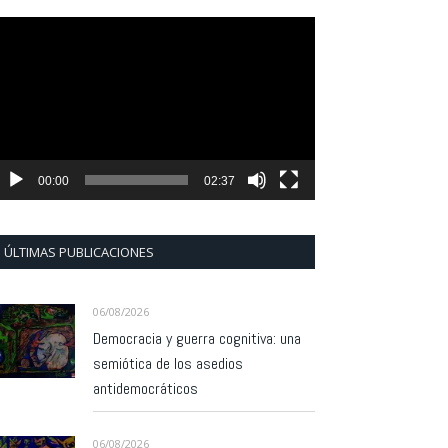
eproductor
e
ídeo
00:00
02:37
ÚLTIMAS PUBLICACIONES
06/08/2026
Democracia y guerra cognitiva: una
semiótica de los asedios
antidemocráticos
06/08/2026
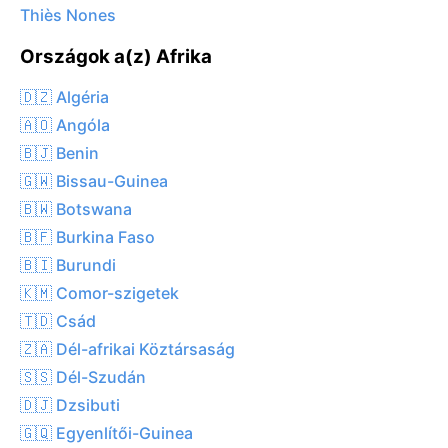
Thiès Nones
Országok a(z) Afrika
🇩🇿 Algéria
🇦🇴 Angóla
🇧🇯 Benin
🇬🇼 Bissau-Guinea
🇧🇼 Botswana
🇧🇫 Burkina Faso
🇧🇮 Burundi
🇰🇲 Comor-szigetek
🇹🇩 Csád
🇿🇦 Dél-afrikai Köztársaság
🇸🇸 Dél-Szudán
🇩🇯 Dzsibuti
🇬🇶 Egyenlítői-Guinea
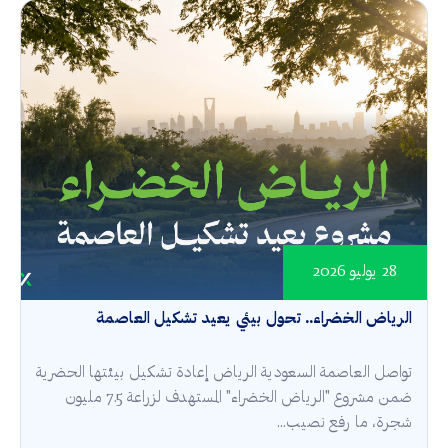
28 يوليو 2026
الرياض الخضراء.. تحول بيئي يعيد تشكيل العاصمة
تواصل العاصمة السعودية الرياض إعادة تشكيل بيئتها الحضرية
ضمن مشروع "الرياض الخضراء" المستهدف لزراعة 7.5 مليون
شجرة، ما رفع نصيب...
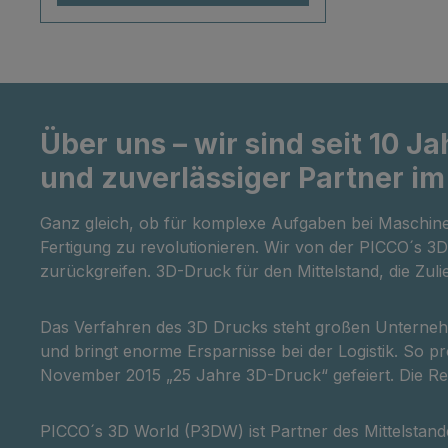
robustes Design, kombiniert mit
Quicksta
intelligenter Automatisierung,
Förderb
macht ihn sowohl für
KitSafte
ambitionierte Maker als auch für
dieser D
den professionellen Einsatz
Sie von 
interessant. Durch Funktionen
konzentr
Über uns – wir sind seit 10 J
wie Auto-Bed-Leveling,
ideal fü
und zuverlässiger Partner im
intelligentes
auf Meta
Filamentmanagement und
professi
Ganz gleich, ob für komplexe Aufgaben bei Maschin
präzise Temperatursteuerung
Produkt
Fertigung zu revolutionieren. Wir von der PICCO´s 
wird ein gleichbleibend hoher
zurückgreifen. 3D-Druck für den Mittelstand, die Zul
Qualitätsstandard garantiert.
Dank des offenen
Materialsystems ist der H2D Pro
Das Verfahren des 3D Drucks steht großen Unternehm
nicht nur mit Bambu Lab
und bringt enorme Ersparnisse bei der Logistik. So pr
Filamenten kompatibel, sondern
November 2015 „25 Jahre 3D-Druck“ gefeiert. Die Rei
unterstützt auch eine breite
Palette an Drittanbieter-
PICCO´s 3D World (P3DW) ist Partner des Mittelstande
Materialien. So bietet er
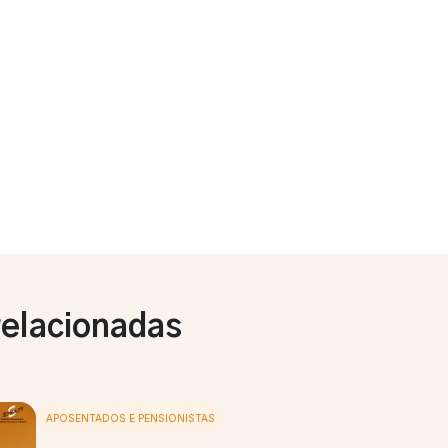
relacionadas
APOSENTADOS E PENSIONISTAS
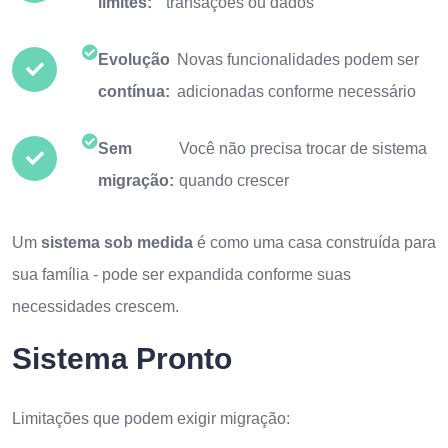
limites:
transações ou dados
Evolução
Novas funcionalidades podem ser
contínua:
adicionadas conforme necessário
Sem
Você não precisa trocar de sistema
migração:
quando crescer
Um
sistema sob medida
é como uma casa construída para
sua família - pode ser expandida conforme suas
necessidades crescem.
Sistema Pronto
Limitações que podem exigir migração:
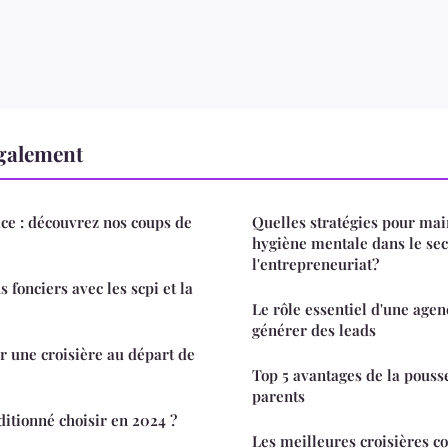
également
ce : découvrez nos coups de
Quelles stratégies pour ma
hygiène mentale dans le sec
l'entrepreneuriat?
 fonciers avec les scpi et la
Le rôle essentiel d'une age
générer des leads
 une croisière au départ de
Top 5 avantages de la pousse
parents
itionné choisir en 2024 ?
Les meilleures croisières c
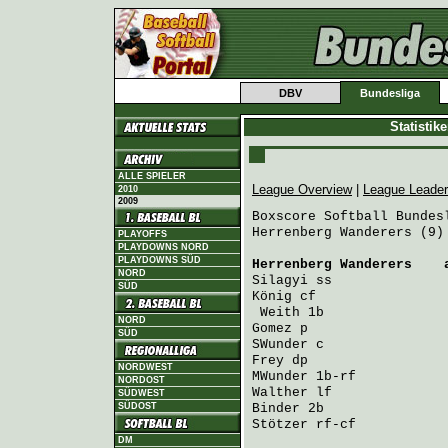
DBV
Bundesliga
Statistik
ALLE SPIELER
League Overview
|
League Leade
2010
2009
Boxscore Softball Bundesl
Herrenberg Wanderers (9)
PLAYOFFS
PLAYDOWNS NORD
PLAYDOWNS SÜD
Herrenberg Wanderers
    
NORD
Silagyi
 ss              
SÜD
König
 cf                
Weith
 1b               
NORD
Gomez
 p                 
SÜD
SWunder
 c               
Frey
 dp                 
NORDWEST
MWunder
 1b-rf           
NORDOST
Walther
 lf              
SÜDWEST
SÜDOST
Binder
 2b               
Stötzer
 rf-cf           
DM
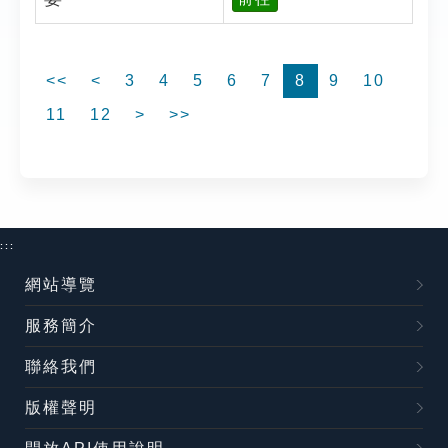
<<
<
3
4
5
6
7
8
9
10
11
12
>
>>
:::
網站導覽
服務簡介
聯絡我們
版權聲明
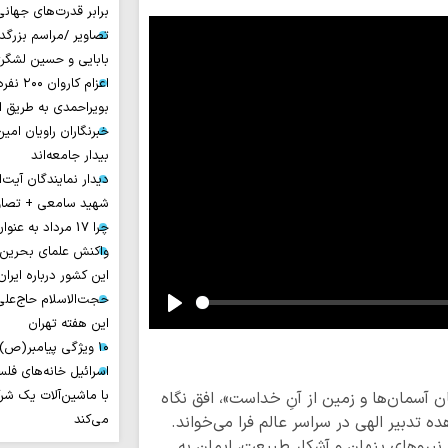
برابر قدرت‌های جهانی
تصاویر /مراسم بزرگ
بابایی و حسین لشگر
اعزام ک
بویراحمدی به طریق 
خبرنگاران راویان امی
بیدار جامعه‌اند
دیدار نمایندگان آیت‌ال
شهید سامعی + تصاو
چرا 17 مرداد به عنوان روز خبرنگار نامیده شد؟
واکنش علمای بحرین
این کشور درباره ایران
حجت‌الاسلام حاج‌علی
Play
این هفته تهران
۱۰ ویژگی پیامبر(ص) در آیه ۱۵۷ سوره اعراف
اسرائیل خانه‌های فلسط
با ماشین‌آلات یک شر
ان آسمان‌ها و زمین از آنِ خداست»، افق نگاه
می‌کند
ده تدبیر الهی در سراسر عالم فرا می‌خواند.
ا نیروهای پنهان و آشکار طبیعت، ایمان به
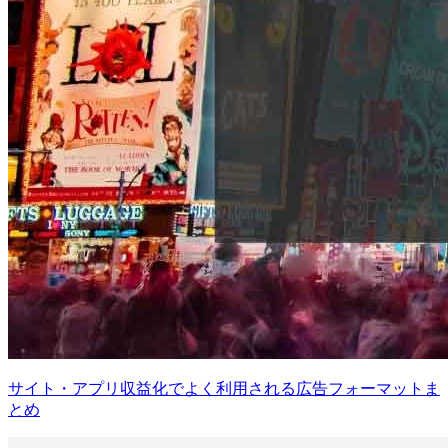
サイト・アプリ収益化でよく利用される広告フォーマットま
とめ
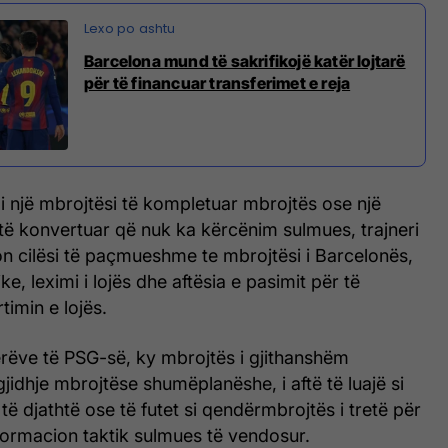
Barcelona mund të sakrifikojë katër lojtarë
për të financuar transferimet e reja
i një mbrojtësi të kompletuar mbrojtës ose një
të konvertuar që nuk ka kërcënim sulmues, trajneri
kon cilësi të paçmueshme te mbrojtësi i Barcelonës,
izike, leximi i lojës dhe aftësia e pasimit për të
timin e lojës.
nerëve të PSG-së, ky mbrojtës i gjithanshëm
jidhje mbrojtëse shumëplanëshe, i aftë të luajë si
të djathtë ose të futet si qendërmbrojtës i tretë për
formacion taktik sulmues të vendosur.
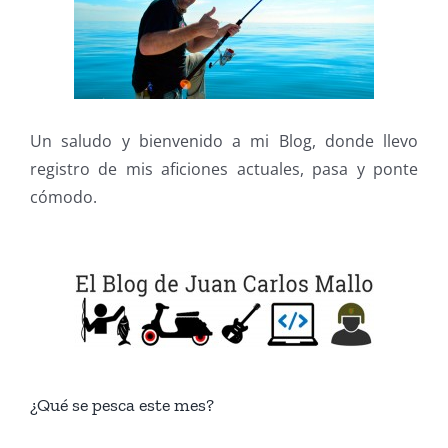
Un saludo y bienvenido a mi Blog, donde llevo
registro de mis aficiones actuales, pasa y ponte
cómodo.
¿Qué se pesca este mes?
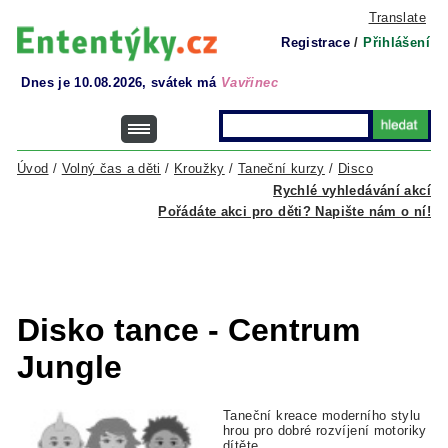
Translate
Registrace
/
Přihlášení
Dnes je 10.08.2026, svátek má
Vavřinec
Úvod
/
Volný čas a děti
/
Kroužky
/
Taneční kurzy
/
Disco
Rychlé vyhledávání akcí
Pořádáte akci pro děti? Napište nám o ní!
Disko tance - Centrum
Jungle
Taneční kreace moderního stylu
hrou pro dobré rozvíjení motoriky
dítěte.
* * * * *
**Task statement**
Print the full listing above again with exact wording and no images.

**Exercise solution**
eproductor
e
ídeo
00:00
02:37
ÚLTIMAS PUBLICACIONES
06/08/2026
Democracia y guerra cognitiva: una
semiótica de los asedios
antidemocráticos
06/08/2026
Thiès Nones
Országok a(z) Afrika
🇩🇿 Algéria
🇦🇴 Angóla
🇧🇯 Benin
🇬🇼 Bissau-Guinea
🇧🇼 Botswana
🇧🇫 Burkina Faso
🇧🇮 Burundi
🇰🇲 Comor-szigetek
🇹🇩 Csád
🇿🇦 Dél-afrikai Köztársaság
🇸🇸 Dél-Szudán
🇩🇯 Dzsibuti
🇬🇶 Egyenlítői-Guinea
28 يوليو 2026
الرياض الخضراء.. تحول بيئي يعيد تشكيل العاصمة
تواصل العاصمة السعودية الرياض إعادة تشكيل بيئتها الحضرية
ضمن مشروع "الرياض الخضراء" المستهدف لزراعة 7.5 مليون
شجرة، ما رفع نصيب...
robustes Design, kombiniert mit
Quicksta
intelligenter Automatisierung,
Förderb
macht ihn sowohl für
KitSafte
ambitionierte Maker als auch für
dieser D
den professionellen Einsatz
Sie von 
interessant. Durch Funktionen
konzentr
Über uns – wir sind seit 10 J
wie Auto-Bed-Leveling,
ideal fü
und zuverlässiger Partner im
intelligentes
auf Meta
Filamentmanagement und
professi
Ganz gleich, ob für komplexe Aufgaben bei Maschin
präzise Temperatursteuerung
Produkt
Fertigung zu revolutionieren. Wir von der PICCO´s 
wird ein gleichbleibend hoher
zurückgreifen. 3D-Druck für den Mittelstand, die Zul
Qualitätsstandard garantiert.
Dank des offenen
Materialsystems ist der H2D Pro
Das Verfahren des 3D Drucks steht großen Unternehm
nicht nur mit Bambu Lab
und bringt enorme Ersparnisse bei der Logistik. So pr
Filamenten kompatibel, sondern
November 2015 „25 Jahre 3D-Druck“ gefeiert. Die Rei
unterstützt auch eine breite
Palette an Drittanbieter-
PICCO´s 3D World (P3DW) ist Partner des Mittelstande
Materialien. So bietet er
relacionadas
APOSENTADOS E PENSIONISTAS
limites:
transações ou dados
Evolução
Novas funcionalidades podem ser
contínua:
adicionadas conforme necessário
Sem
Você não precisa trocar de sistema
migração:
quando crescer
Um
sistema sob medida
é como uma casa construída para
sua família - pode ser expandida conforme suas
necessidades crescem.
Sistema Pronto
Limitações que podem exigir migração:
également
ce : découvrez nos coups de
Quelles stratégies pour ma
hygiène mentale dans le sec
l'entrepreneuriat?
 fonciers avec les scpi et la
Le rôle essentiel d'une age
générer des leads
 une croisière au départ de
Top 5 avantages de la pousse
parents
itionné choisir en 2024 ?
Les meilleures croisières c
DBV
Bundesliga
Statistik
ALLE SPIELER
League Overview
|
League Leade
2010
2009
Boxscore Softball Bundesl
Herrenberg Wanderers (9)
PLAYOFFS
PLAYDOWNS NORD
PLAYDOWNS SÜD
Herrenberg Wanderers
    
NORD
Silagyi
 ss              
SÜD
König
 cf                
Weith
 1b               
NORD
Gomez
 p                 
SÜD
SWunder
 c               
Frey
 dp                 
NORDWEST
MWunder
 1b-rf           
NORDOST
Walther
 lf              
SÜDWEST
SÜDOST
Binder
 2b               
Stötzer
 rf-cf           
DM
<<
<
3
4
5
6
7
8
9
10
11
12
>
>>
:::
網站導覽
服務簡介
聯絡我們
版權聲明
برابر قدرت‌های جهانی
تصاویر /مراسم بزرگ
بابایی و حسین لشگر
اعزام ک
بویراحمدی به طریق 
خبرنگاران راویان امی
بیدار جامعه‌اند
دیدار نمایندگان آیت‌ال
شهید سامعی + تصاو
چرا 17 مرداد به عنوان روز خبرنگار نامیده شد؟
واکنش علمای بحرین
این کشور درباره ایران
حجت‌الاسلام حاج‌علی
Play
این هفته تهران
۱۰ ویژگی پیامبر(ص) در آیه ۱۵۷ سوره اعراف
اسرائیل خانه‌های فلسط
با ماشین‌آلات یک شر
ان آسمان‌ها و زمین از آنِ خداست»، افق نگاه
می‌کند
ده تدبیر الهی در سراسر عالم فرا می‌خواند.
ا نیروهای پنهان و آشکار طبیعت، ایمان به
サイト・アプリ収益化でよく利用される広告フォーマットま
とめ
Barcelona mund të sakrifikojë katër lojtarë
për të financuar transferimet e reja
i një mbrojtësi të kompletuar mbrojtës ose një
të konvertuar që nuk ka kërcënim sulmues, trajneri
kon cilësi të paçmueshme te mbrojtësi i Barcelonës,
izike, leximi i lojës dhe aftësia e pasimit për të
timin e lojës.
nerëve të PSG-së, ky mbrojtës i gjithanshëm
jidhje mbrojtëse shumëplanëshe, i aftë të luajë si
të djathtë ose të futet si qendërmbrojtës i tretë për
formacion taktik sulmues të vendosur.
Un saludo y bienvenido a mi Blog, donde llevo
registro de mis aficiones actuales, pasa y ponte
cómodo.
¿Qué se pesca este mes?
Translate
Registrace
/
Přihlášení
Dnes je 10.08.2026, svátek má
Vavřinec
Úvod
/
Volný čas a děti
/
Kroužky
/
Taneční kurzy
/
Disco
Rychlé vyhledávání akcí
Pořádáte akci pro děti? Napište nám o ní!
Disko tance - Centrum
Jungle
Taneční kreace moderního stylu
hrou pro dobré rozvíjení motoriky
dítěte.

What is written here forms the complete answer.